Moretti’s examples made me wonder if the same mapping technique could be applied to other literature outside the village story genera. To test this idea I built a semi-automated system that uses text extraction to pull out the possible geographic names. Using n-gram frequency the tool then pins frequent words to that location in order to provide some context surround what happened at that location. The system then uses GPS lookup to find and place that location in relation to each other. I say semi-automated because it still is too much noise to select the location and look them up automatically. I made a crude command line input system to present the results allowing for approval of the location, its GPS and the terms associated with it.

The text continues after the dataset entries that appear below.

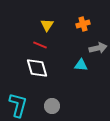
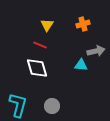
gray arrow: moved 2 px left, 3 px down
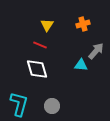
gray arrow: rotated 36 degrees counterclockwise
white diamond: moved 1 px down
cyan L-shape: moved 1 px right, 1 px up
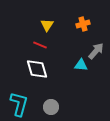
gray circle: moved 1 px left, 1 px down
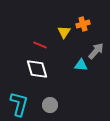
yellow triangle: moved 17 px right, 7 px down
gray circle: moved 1 px left, 2 px up
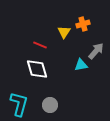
cyan triangle: rotated 16 degrees counterclockwise
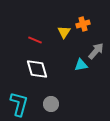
red line: moved 5 px left, 5 px up
gray circle: moved 1 px right, 1 px up
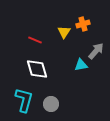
cyan L-shape: moved 5 px right, 4 px up
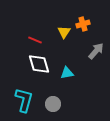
cyan triangle: moved 14 px left, 8 px down
white diamond: moved 2 px right, 5 px up
gray circle: moved 2 px right
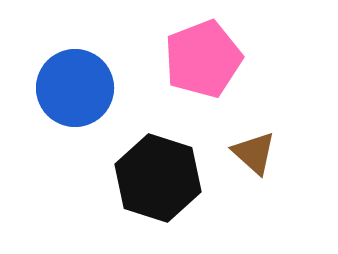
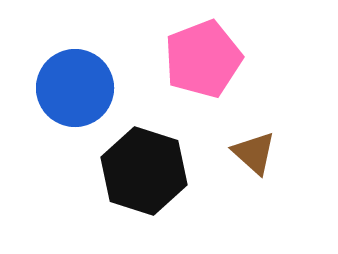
black hexagon: moved 14 px left, 7 px up
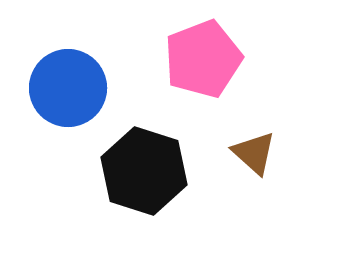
blue circle: moved 7 px left
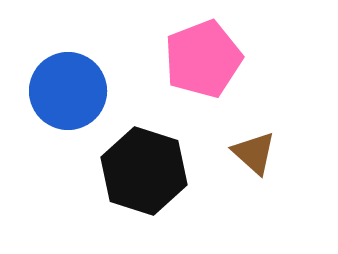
blue circle: moved 3 px down
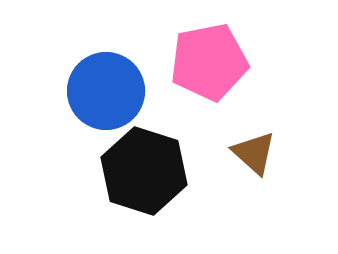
pink pentagon: moved 6 px right, 3 px down; rotated 10 degrees clockwise
blue circle: moved 38 px right
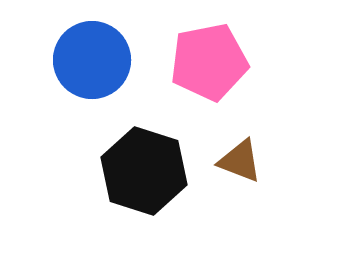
blue circle: moved 14 px left, 31 px up
brown triangle: moved 14 px left, 8 px down; rotated 21 degrees counterclockwise
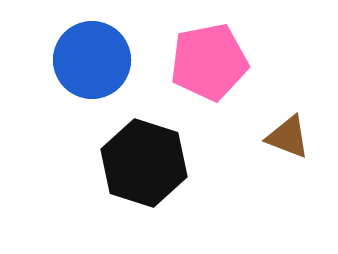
brown triangle: moved 48 px right, 24 px up
black hexagon: moved 8 px up
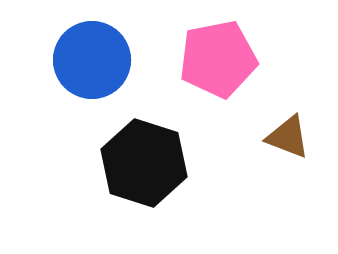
pink pentagon: moved 9 px right, 3 px up
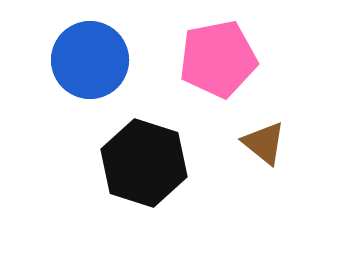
blue circle: moved 2 px left
brown triangle: moved 24 px left, 6 px down; rotated 18 degrees clockwise
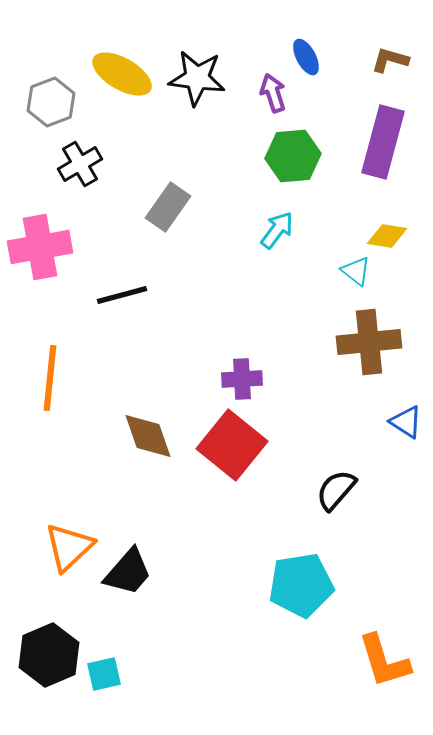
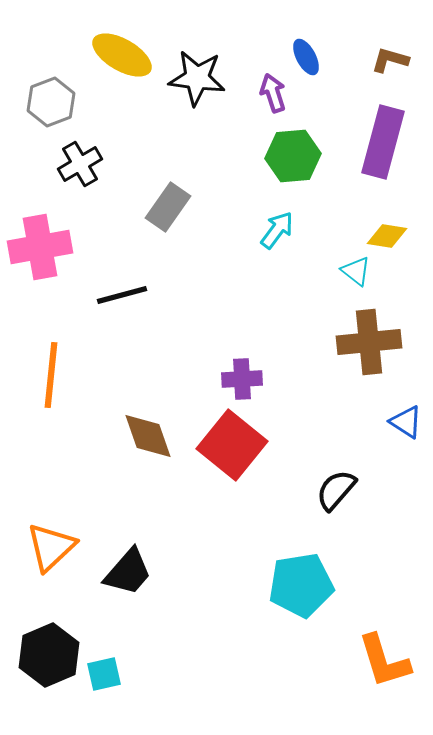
yellow ellipse: moved 19 px up
orange line: moved 1 px right, 3 px up
orange triangle: moved 18 px left
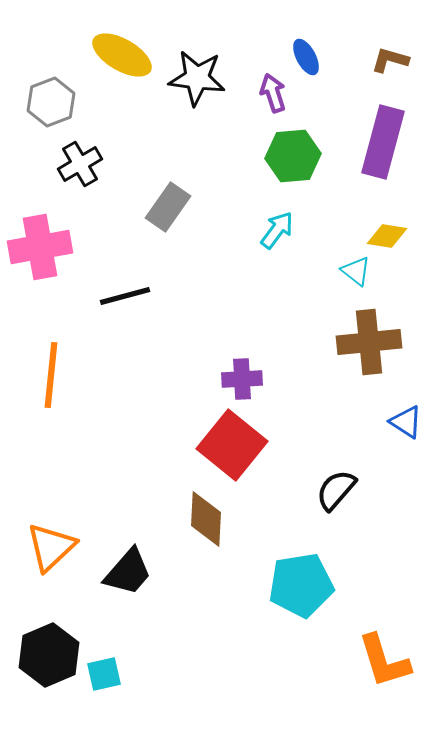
black line: moved 3 px right, 1 px down
brown diamond: moved 58 px right, 83 px down; rotated 22 degrees clockwise
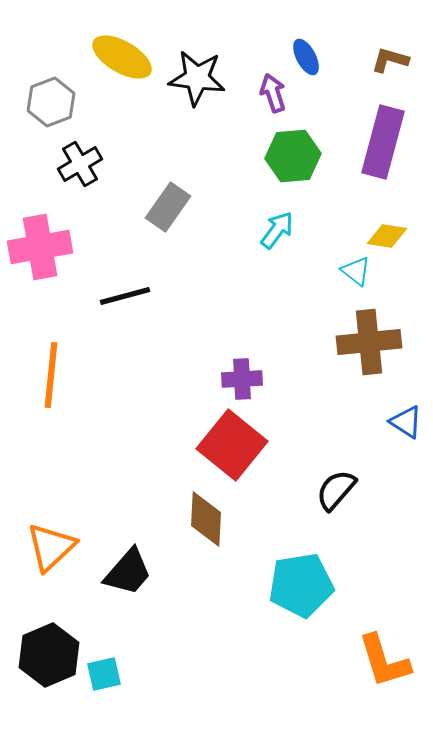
yellow ellipse: moved 2 px down
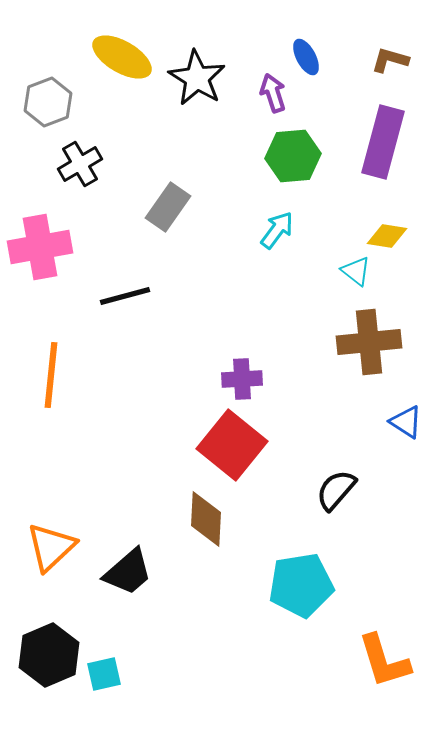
black star: rotated 24 degrees clockwise
gray hexagon: moved 3 px left
black trapezoid: rotated 8 degrees clockwise
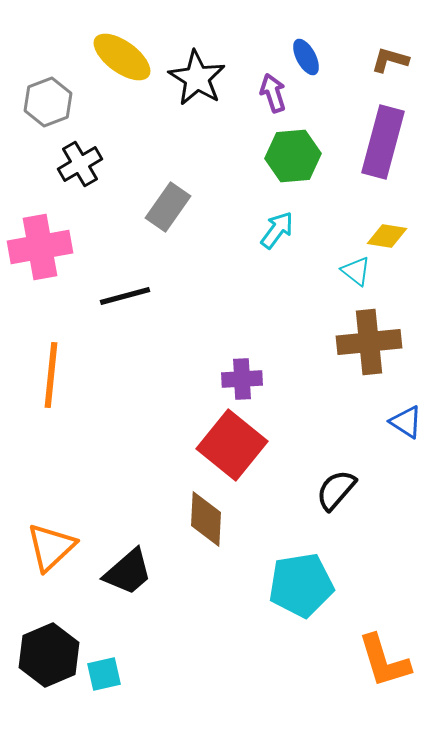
yellow ellipse: rotated 6 degrees clockwise
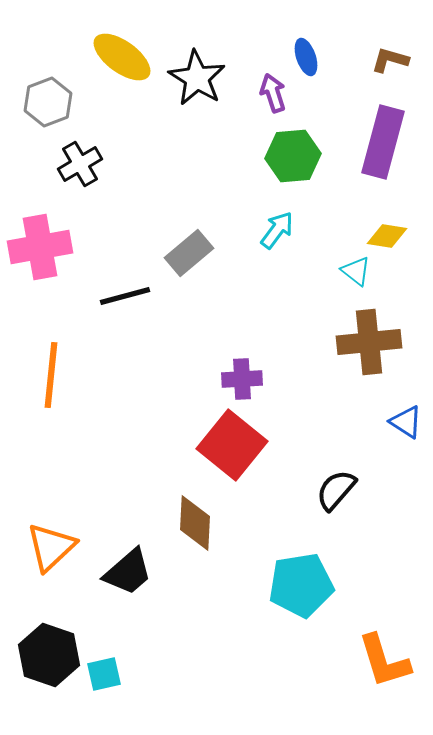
blue ellipse: rotated 9 degrees clockwise
gray rectangle: moved 21 px right, 46 px down; rotated 15 degrees clockwise
brown diamond: moved 11 px left, 4 px down
black hexagon: rotated 18 degrees counterclockwise
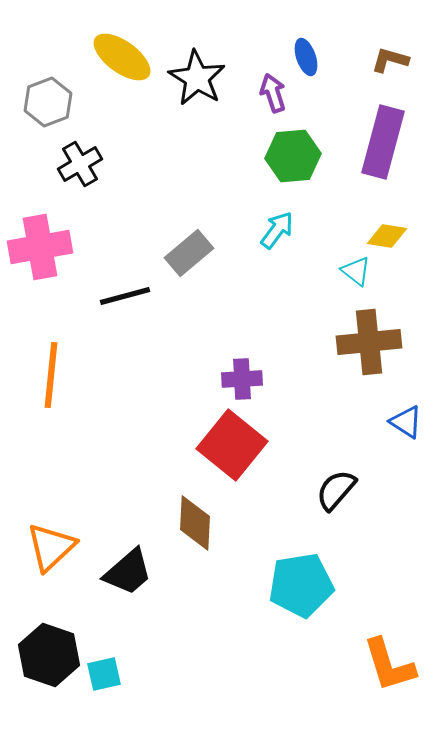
orange L-shape: moved 5 px right, 4 px down
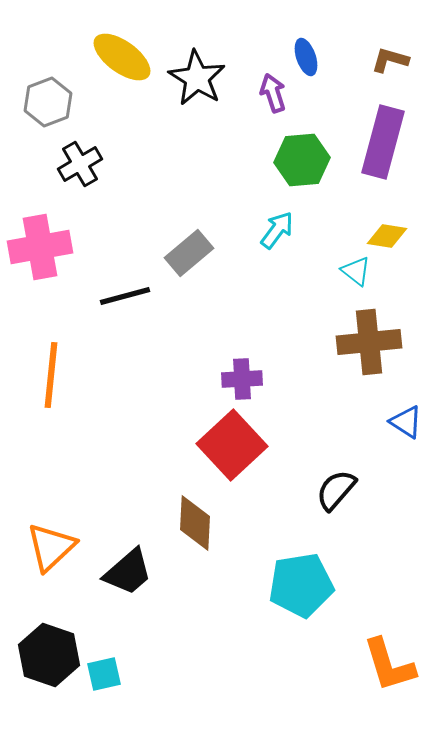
green hexagon: moved 9 px right, 4 px down
red square: rotated 8 degrees clockwise
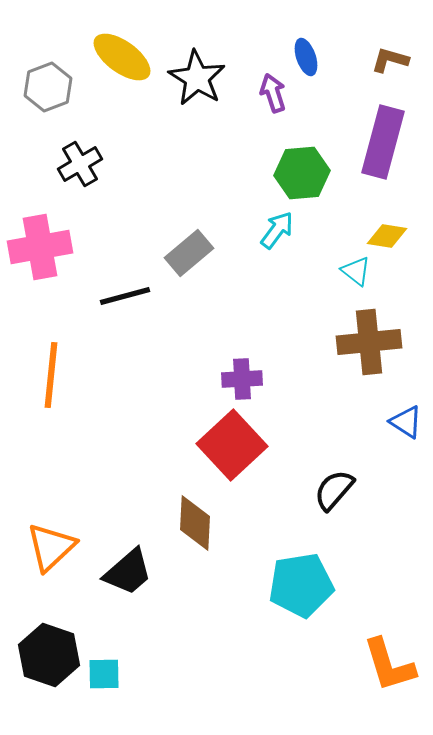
gray hexagon: moved 15 px up
green hexagon: moved 13 px down
black semicircle: moved 2 px left
cyan square: rotated 12 degrees clockwise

The result is a data file that can be read by my d3.js SVG mapping tool that plots the locations in a radial configuration similar to Moretti’s maps. The maps are to scale, although that scale changes (the geographic distance involved in Around the world in 80 days is quite different than The Dubliners). The inner circle is the most mentioned location, which becomes the center of the map. The outer ring represents the second most mentioned location.
The results are interesting. I feel they do not work as well as Moretti’s map but by visualizing the story geographically, useful patterns emerge that define the novel. Joyce’s Dubliners graphs to a small group of tightly related points. This makes sense as the novel is about the local neighborhoods and people. As opposed to Verne’s Around the world in 80 days which presents an elongated string of locations spanning thousands of miles.